Deux gars en short avec des mitaines qui se battent dans une cage… Mais comment en est-on arrivé là ? Aujourd’hui tout le monde connaît l’UFC et ses superstars : Anderson Silva, Jon Jones, Conor McGregor, Khabib Nurmagomedov, Israel Adesanya, Alex Pereira, Khamzat Chimaev, Islam Makhachev, Ilia Topuria… pour ne citer qu’eux.

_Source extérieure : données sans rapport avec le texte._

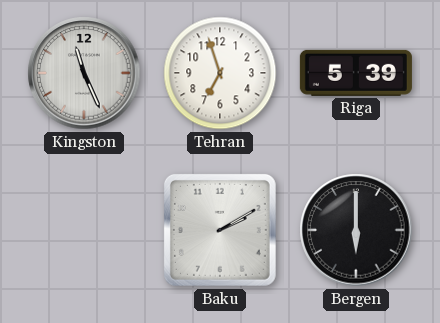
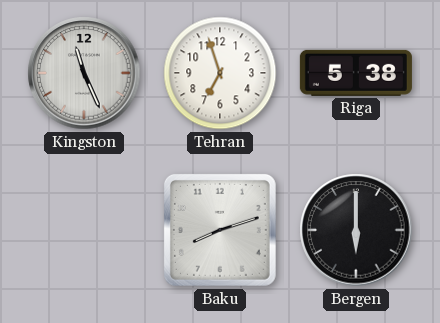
Riga: 5:39 -> 5:38
Baku: 2:10 -> 8:12
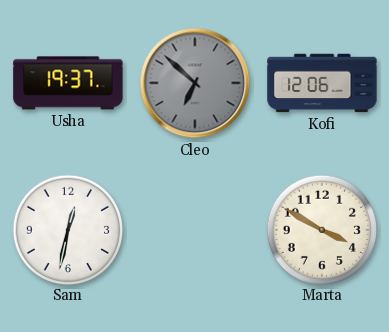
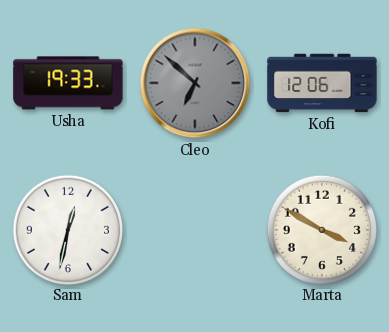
Usha: 19:37 -> 19:33
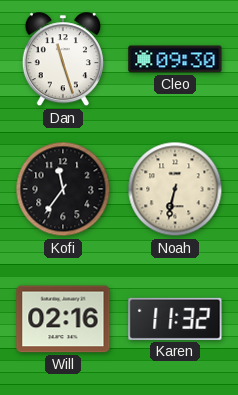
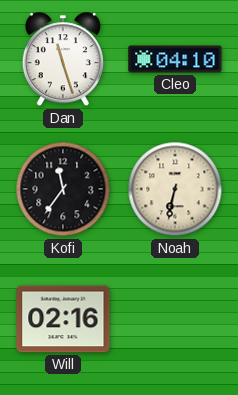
Cleo: 09:30 -> 04:10
Karen: 11:32 -> none
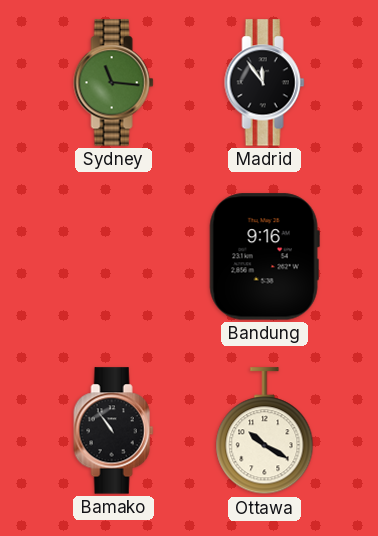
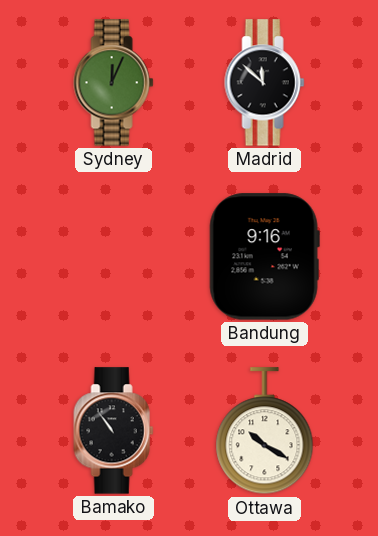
Sydney: 11:16 -> 12:04
Madrid: 11:54 -> 11:52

L’UFC est devenue une marque tellement puissante que beaucoup de gens utilisent le mot « UFC », qui désigne une organisation, pour parler du MMA, le sport en lui-même. Ça illustre à lui seul l’impact planétaire de la promotion.
Pourtant, l’UFC n’a pas toujours été prospère. Il y a eu tout un cheminement avant qu’elle obtienne son quasi-monopole sur le MMA mondial. L’organisation a failli faire faillite à plusieurs reprises au début des années 2000, et certains combats d’anthologie n’auraient jamais vu le jour si les choses avaient tourné différemment. Voici l’histoire des origines de l’Ultimate Fighting Championship.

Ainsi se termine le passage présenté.